Problem description:
Transcribe the data exactly, pictures excluded.

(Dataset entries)
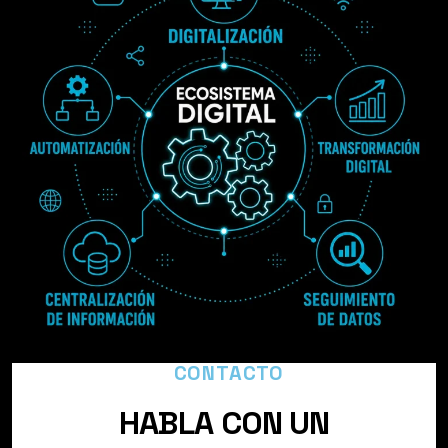
CONTACTO
H
A
B
L
A
C
O
N
U
N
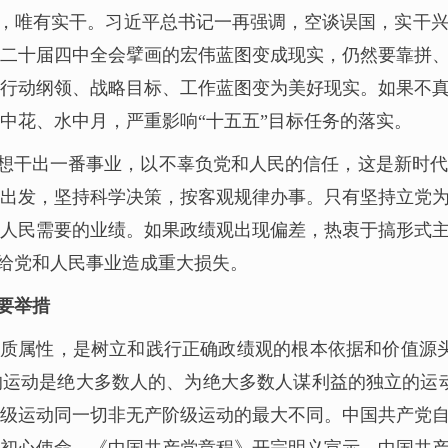
，唯有实干。习近平总书记一再强调，空谈误国，实干
二十届四中全会擘画的宏伟蓝图变成现实，仍然要靠拼
行动纲领、战略目标、工作蓝图变为美好现实。如果不
中花、水中月，严重影响“十五五”目标任务的落实。
，想干出一番事业，以不辜负党和人民的信任，这是新时
出发，坚持科学决策，按客观规律办事。只有坚持立党
人民需要的业绩。如果政绩观出现偏差，热衷于搞形式
，给党和人民事业造成重大损失。
要举措
质属性，是树立和践行正确政绩观的根本依据和价值源
运动是绝大多数人的、为绝大多数人谋利益的独立的运
级运动同一切非无产阶级运动的最大不同。中国共产党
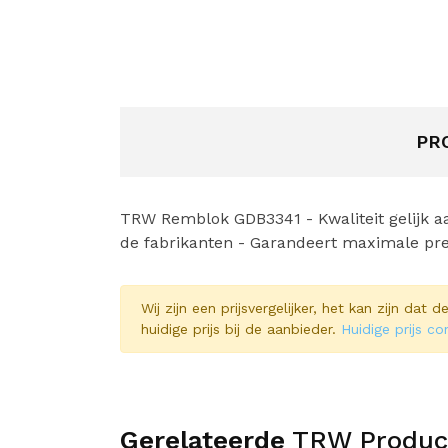
PR
TRW Remblok GDB3341 - Kwaliteit gelijk aa
de fabrikanten - Garandeert maximale pre
Wij zijn een prijsvergelijker, het kan zijn dat
huidige prijs bij de aanbieder.
Huidige prijs co
Gerelateerde
TRW Produc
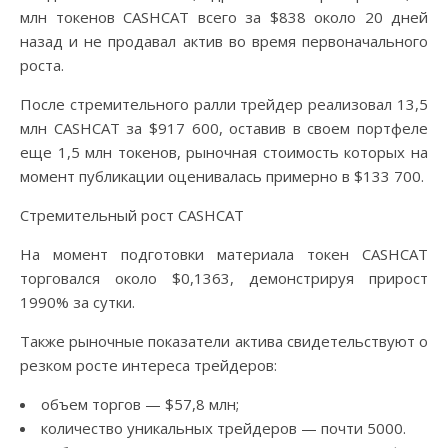
млн токенов CASHCAT всего за $838 около 20 дней
назад и не продавал актив во время первоначального
роста.
После стремительного ралли трейдер реализовал 13,5
млн CASHCAT за $917 600, оставив в своем портфеле
еще 1,5 млн токенов, рыночная стоимость которых на
момент публикации оценивалась примерно в $133 700.
Стремительный рост CASHCAT
На момент подготовки материала токен CASHCAT
торговался около $0,1363, демонстрируя прирост
1990% за сутки.
Также рыночные показатели актива свидетельствуют о
резком росте интереса трейдеров:
объем торгов — $57,8 млн;
количество уникальных трейдеров — почти 5000.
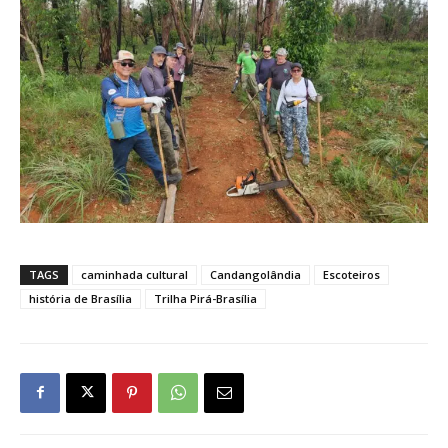
TAGS
caminhada cultural
Candangolândia
Escoteiros
história de Brasília
Trilha Pirá-Brasília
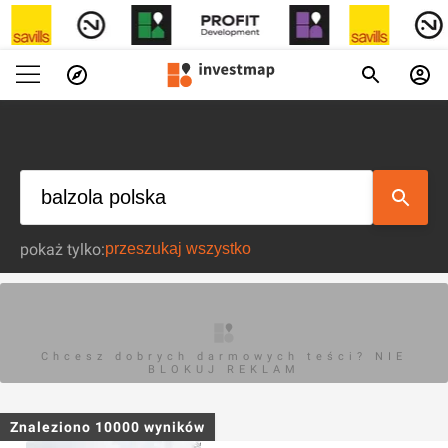
pokaż tylko:
Chcesz dobrych darmowych teści? NIE
BLOKUJ REKLAM
Znaleziono
10000
wyników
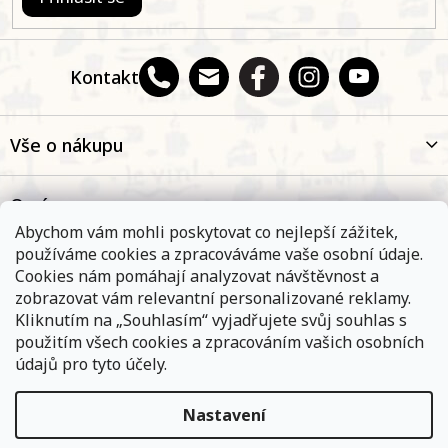
Kontakt
Vše o nákupu
O nás
Abychom vám mohli poskytovat co nejlepší zážitek,
používáme cookies a zpracováváme vaše osobní údaje.
Oblíbené kategorie
Cookies nám pomáhají analyzovat návštěvnost a
zobrazovat vám relevantní personalizované reklamy.
Kliknutím na „Souhlasím“ vyjadřujete svůj souhlas s
Kontakt
použitím všech cookies a zpracováním vašich osobních
údajů pro tyto účely.
Nastavení
Objednávky, které přijmeme a jsou uhrazeny do 11,00 hodin
expedujeme ještě v ten samý den. Vyčkejte prosím na
Copyright 2026
E-shop Na břehu Rhôny
. Všechna práva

Solved exercise:
CONTACTO
H
A
B
L
A
C
O
N
U
N
，唯有实干。习近平总书记一再强调，空谈误国，实干
二十届四中全会擘画的宏伟蓝图变成现实，仍然要靠拼
行动纲领、战略目标、工作蓝图变为美好现实。如果不
中花、水中月，严重影响“十五五”目标任务的落实。
，想干出一番事业，以不辜负党和人民的信任，这是新时
出发，坚持科学决策，按客观规律办事。只有坚持立党
人民需要的业绩。如果政绩观出现偏差，热衷于搞形式
，给党和人民事业造成重大损失。
要举措
质属性，是树立和践行正确政绩观的根本依据和价值源
运动是绝大多数人的、为绝大多数人谋利益的独立的运
级运动同一切非无产阶级运动的最大不同。中国共产党
PR
TRW Remblok GDB3341 - Kwaliteit gelijk aa
de fabrikanten - Garandeert maximale pre
Wij zijn een prijsvergelijker, het kan zijn dat
huidige prijs bij de aanbieder.
Huidige prijs co
Gerelateerde
TRW Produc
млн токенов CASHCAT всего за $838 около 20 дней
назад и не продавал актив во время первоначального
роста.
После стремительного ралли трейдер реализовал 13,5
млн CASHCAT за $917 600, оставив в своем портфеле
еще 1,5 млн токенов, рыночная стоимость которых на
момент публикации оценивалась примерно в $133 700.
Стремительный рост CASHCAT
На момент подготовки материала токен CASHCAT
торговался около $0,1363, демонстрируя прирост
1990% за сутки.
Также рыночные показатели актива свидетельствуют о
резком росте интереса трейдеров:
объем торгов — $57,8 млн;
количество уникальных трейдеров — почти 5000.
TAGS
caminhada cultural
Candangolândia
Escoteiros
história de Brasília
Trilha Pirá-Brasília
pokaż tylko:
Chcesz dobrych darmowych teści? NIE
BLOKUJ REKLAM
Znaleziono
10000
wyników
Kontakt
Vše o nákupu
O nás
Abychom vám mohli poskytovat co nejlepší zážitek,
používáme cookies a zpracováváme vaše osobní údaje.
Oblíbené kategorie
Cookies nám pomáhají analyzovat návštěvnost a
zobrazovat vám relevantní personalizované reklamy.
Kliknutím na „Souhlasím“ vyjadřujete svůj souhlas s
Kontakt
použitím všech cookies a zpracováním vašich osobních
údajů pro tyto účely.
Nastavení
Objednávky, které přijmeme a jsou uhrazeny do 11,00 hodin
expedujeme ještě v ten samý den. Vyčkejte prosím na
Copyright 2026
E-shop Na břehu Rhôny
. Všechna práva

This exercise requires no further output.